Introduction
This page shows how to run state-of-the-art weather forecasting models on Gadi. All model files and data are already on the Gadi file system.
Note
Before you embark on this page, you should already have
a) An ARE session running with the ai-models/2023.11.14
module, and
b) NCI-AI-Models
notebooks are cloned in a Gadi file system location.
If you have not completed either or both steps, then go back to the page: https://opus.nci.org.au/x/CIJnDw, and complete all the steps.
Machine learning models
The machine learning models are GPU-based and hence very fast. They are capable of producing a 7-day forecast within one or two minutes. Currently available models are:
FourCastNetv2-small:It is an enhancement of the Nvidia FourCastNet model with the Spherical Fourier Neural Operator (SFNO) and is capable of producing better results compared to the original FourCastNet model. (https://arxiv.org/pdf/2306.03838.pdf)
Graphcast: A deep learning-based prediction model developed by Google Deepmind. It is trained on ERA5 data at the 0.25-degree resolution. (https://arxiv.org/pdf/2212.12794.pdf)
Pangu-Weather: This is a 3D transformer architecture-based model, which uses spatial dependencies to produce a better prediction result. (https://www.nature.com/articles/s41586-023-06185-3)
In the cloned repository, you will find four notebooks corresponding to four models in addition to the 'LICENSE' and 'README' documents. The four notebooks are:
AI-Models-fourcastnet.ipynb AI-Models-fourcastnet_v2.ipynb AI-Models-graphcast.ipynb AI-Models-panguweather.ipynb
Note
The original FourCastNet model has been deprecated now by the ECMWF, and it does not provide updates anymore.
Notebook contents
Although the four notebooks use four different models, they are of similar structure. All notebooks use functions, which are common. In the section below, the functions are discussed generically; however, they apply to all notebooks equally.
Note
Although the notebooks look similar, they do not use the same functions. Each notebook is specialized for a particular model, so interchanging models and codes in the notebooks may not work.
NCI modules
On the top of the notebooks, you will find the modules to import as shown in Figure 1. They are developed by the NCI software team and contain customized code to run the models from local ERA5 data. If you have configured the Jupyter session correctly then the import statements will run without error, otherwise, go back to the page: https://opus.nci.org.au/x/CIJnDw and follow the instructions.
Figure 1. Import modules
Select start date, time, and lead time
Next, figure 2 shows how to select the prediction start date and time for a model. The cell contains a function called `getw_date_time_lead()
`, when run, three tabs will appear. From the first tab, you can select the year, month, and day to start the prediction. Generally, you can select any data; however, note that one can only select from data that is present on the local disk. NCI data is updated periodically which means the latest data may not be present when you run the code.

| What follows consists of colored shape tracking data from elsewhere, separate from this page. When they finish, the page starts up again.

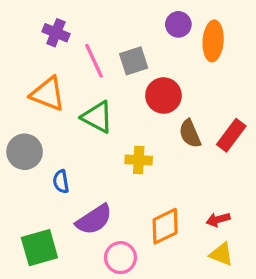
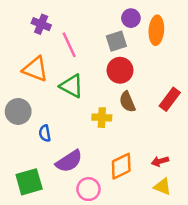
gray square: (134, 61) -> (116, 41), moved
brown semicircle: (190, 134) -> (127, 102), moved

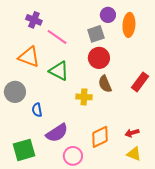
pink line: (69, 45) -> (57, 37), turned -30

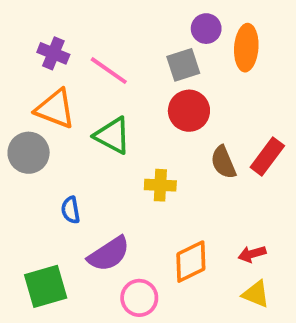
purple cross: (34, 20) -> (53, 53), moved
brown semicircle: (105, 84) -> (223, 162), moved
gray circle: (15, 92) -> (29, 153), moved

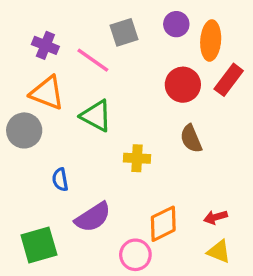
gray square: (183, 65) -> (124, 32), moved
red circle: (189, 111) -> (183, 85), moved
red rectangle: (267, 157) -> (229, 80), moved
pink circle: (139, 298) -> (135, 255), moved

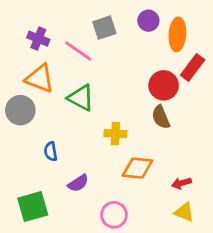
red circle: (183, 85) -> (164, 85), moved
purple semicircle: (93, 217) -> (78, 183), size x0.7
orange diamond: (163, 224) -> (137, 168), moved, turned 32

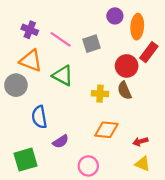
gray square: (104, 28) -> (91, 44), moved
yellow cross: (115, 134) -> (100, 94), moved
blue semicircle: (51, 151) -> (39, 117), size x1.5

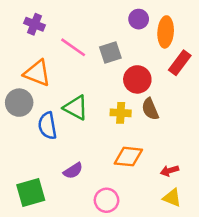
purple cross: (30, 30) -> (35, 24), moved
red circle: (127, 66) -> (137, 79), moved
green triangle: (63, 76) -> (76, 108), moved
blue semicircle: (39, 117) -> (47, 126), moved

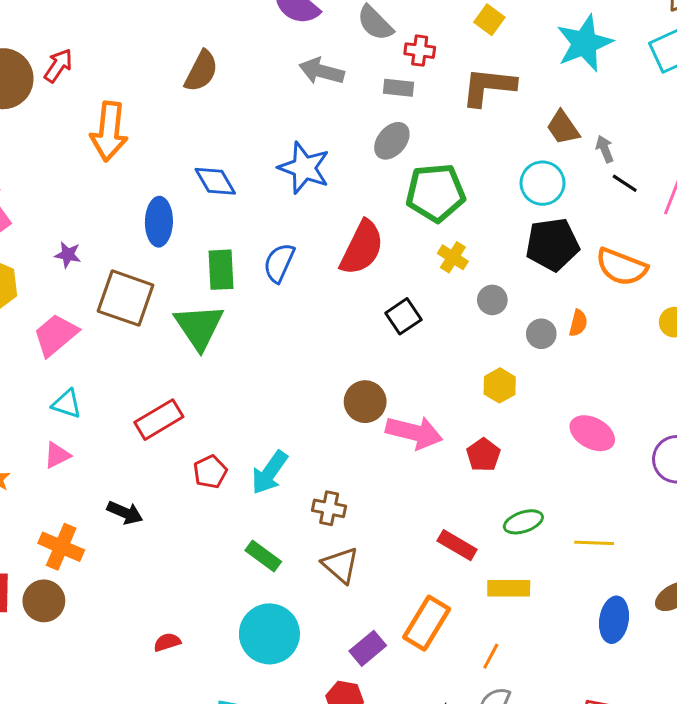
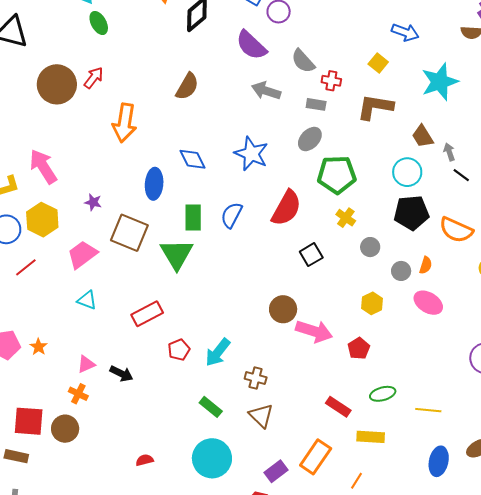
pink ellipse: (592, 433) -> (428, 303), moved
pink triangle: (57, 455) -> (86, 364), moved
orange cross: (61, 547) -> (78, 394), size x0.7

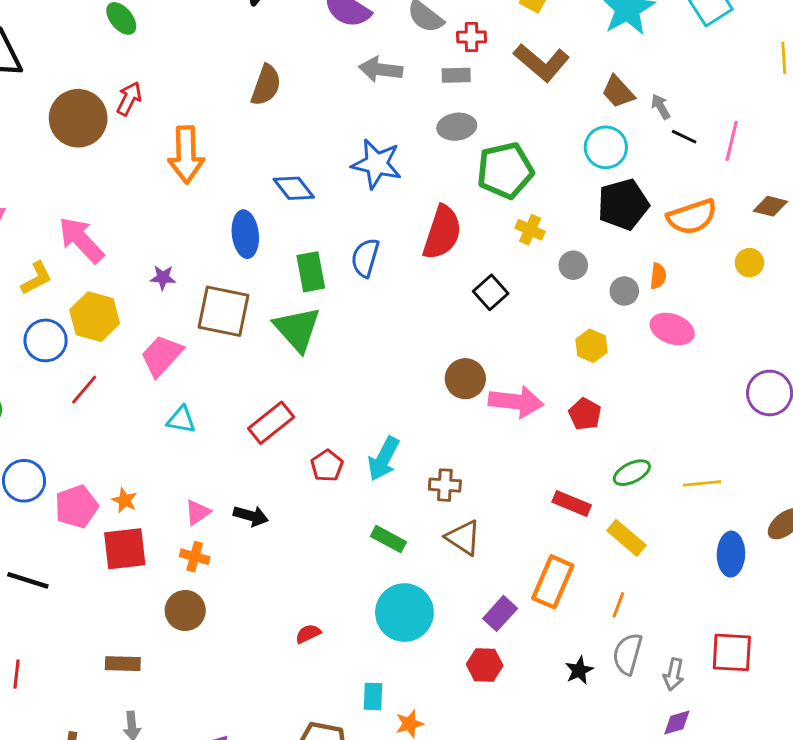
brown L-shape: (375, 107) -> (542, 62), turned -138
gray ellipse: (310, 139) -> (457, 127), turned 50
orange semicircle: (456, 230) -> (692, 217), turned -32
red square: (29, 421) -> (125, 549), moved
yellow rectangle: (371, 437) -> (626, 538), turned 48

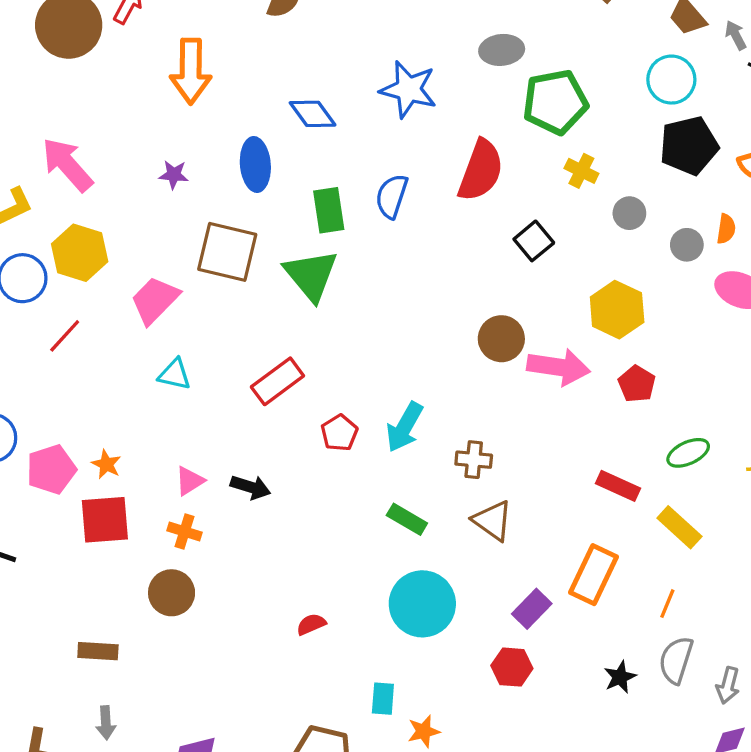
purple star: (163, 278) -> (174, 175), moved
yellow hexagon: (591, 346) -> (617, 310), moved, size x1.5

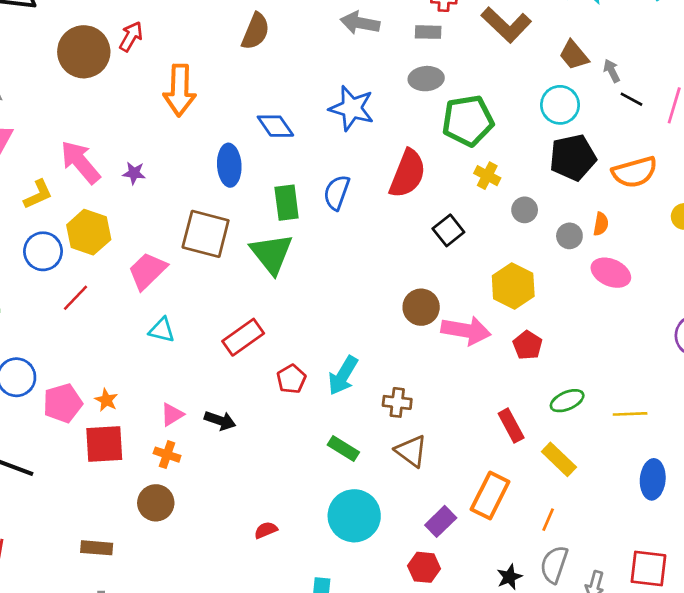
purple star: (174, 175) -> (134, 173), moved
red rectangle: (618, 486) -> (511, 426), turned 36

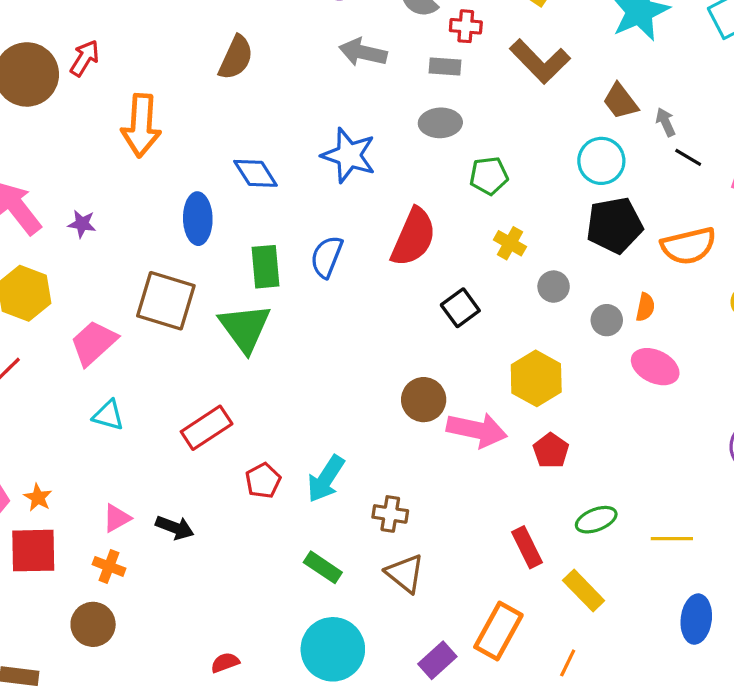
green pentagon: (468, 121) -> (489, 176), size x0.6

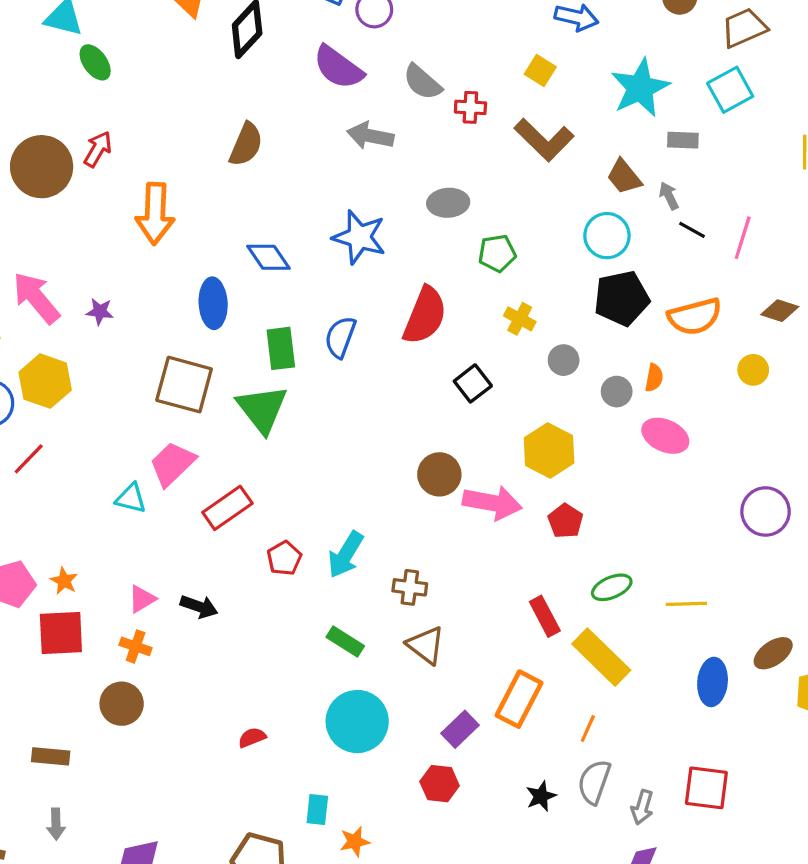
gray rectangle: (445, 67) -> (683, 140), moved
pink trapezoid: (94, 343) -> (172, 464), moved
yellow rectangle: (584, 590) -> (601, 657), size x1.4

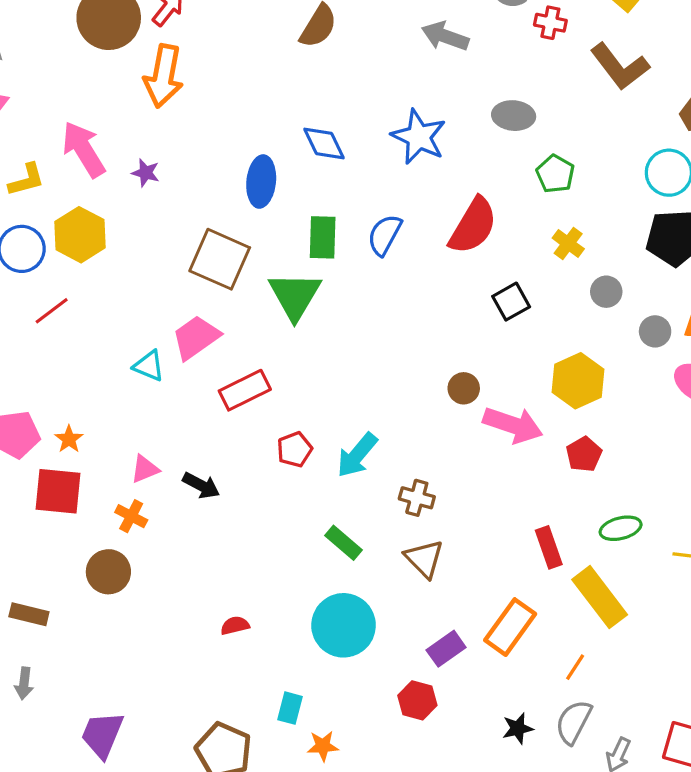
orange arrow: (155, 214) -> (163, 76), moved
green pentagon: (497, 253) -> (555, 174), turned 30
brown circle: (439, 474) -> (464, 388), size x0.7

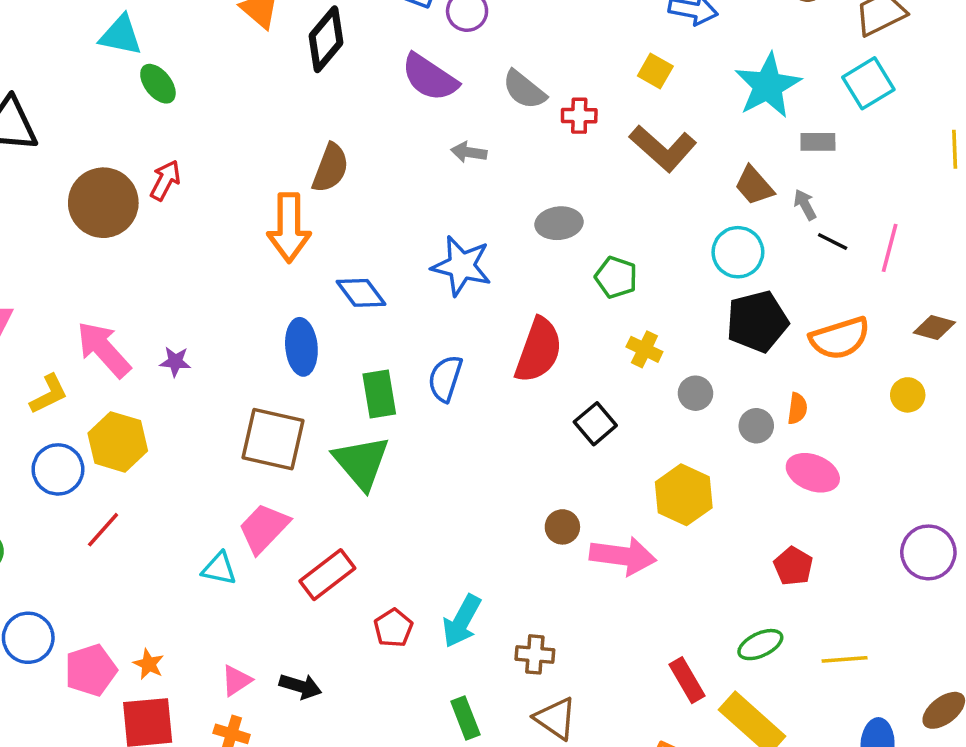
gray arrow: (445, 36) -> (469, 152), size x0.7
orange arrow: (163, 76) -> (289, 228), moved
red pentagon: (584, 454) -> (793, 566), moved
green rectangle: (344, 543) -> (465, 718), turned 39

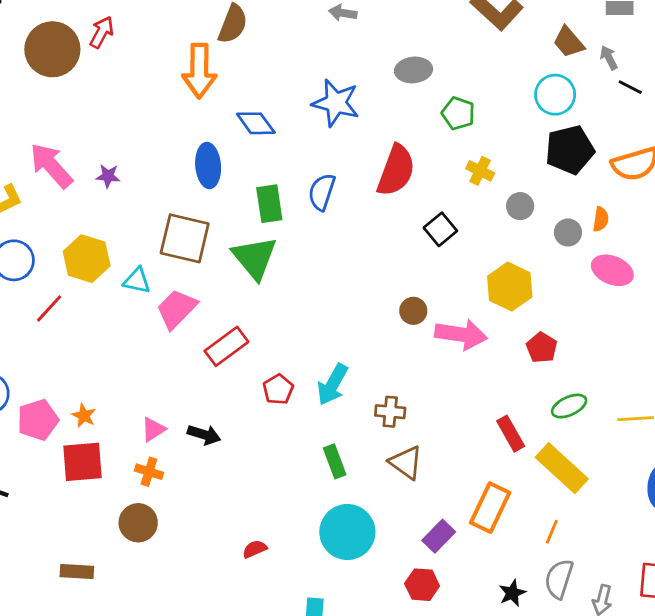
yellow hexagon: (118, 442) -> (87, 259), moved
red pentagon: (793, 566) -> (542, 348), moved
cyan triangle: (219, 569) -> (137, 281), moved

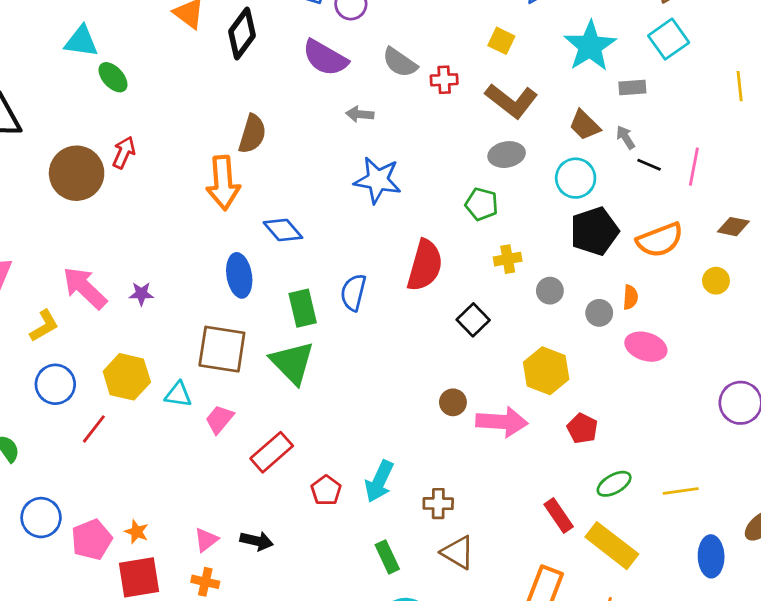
gray ellipse: (414, 70) -> (507, 155), moved
blue star: (336, 103) -> (378, 180), moved
yellow cross: (480, 171) -> (508, 259), turned -32
pink trapezoid: (177, 309) -> (219, 419), size x0.7

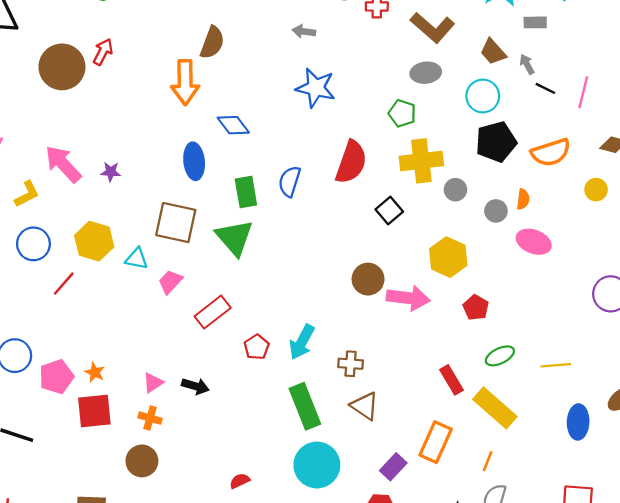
yellow cross: (508, 259) -> (421, 161), size x1.8
brown circle: (453, 402) -> (368, 279), size x1.4
green rectangle: (387, 557) -> (305, 406), size x1.6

From the second tab, one can select one of the four start times for a day. Lastly, the third tab allows you to select a lead time, which determines how far ahead in time the prediction should be made. Once you select all tree values, you are ready to move on to the next cell.
Figure 2. Select a date, time, and lead time.
Run inference with a model
Figure 3 shows how to run an inference session. The `run_date_time()
` function takes parameters, a directory prefix, an ai model name, and a date-time object. The directory prefix determines the disk from where the data is read. The AI model name determines the model to run, in this case, it is Panguweather. Note that you do not need to change any code in the notebooks, there are already four notebooks for four different models. For example, figure 4 shows the same function is used to run the Graphcast model. Lastly, the date-time object is used to pass the start date, time and lead time. All of those values are selected in the previous cell and can be passed to the function directly. All models run on the GPU and will take a minute or two to complete.
Figure 3. Run interference with Panguweather.
Figure 4. Run interference with Graphcast.
Prediction Data
When the above cell is finished, the results will be stored in the variable `pred_data`; one can see the contents of a variable by running the cell as shown in Figure 5 below.
Figure 5. Prediction results.
Surface variable visualization
There are two types of results in the prediction; surface and pressure levels. The function `pw_sfc_names()
` creates a drop-down list of all the variables in the prediction result. One can choose a variable from the list and then run the `plot_sfc()` function, it will produce a side-by-side visualization of the ground truth and surface level variable as shown in Figure 6. Also, the `pw_sfc_names()
` function can be used to select other variables for visualization.
Figure 6. Surface level variable and ground truth visualization.
Pressure level visualization
The pressure levels can also be visualized along with the ground truth. The function `pw_pl_names_levels()
` function will create two tabs, from the first, one can select a variable and pressure levels from the second. At least two pressure levels need to be selected. Figure 7 shows an example of pressure levels and ground truth visualization.
Figure 7. Pressure levels variable and ground truth visualization.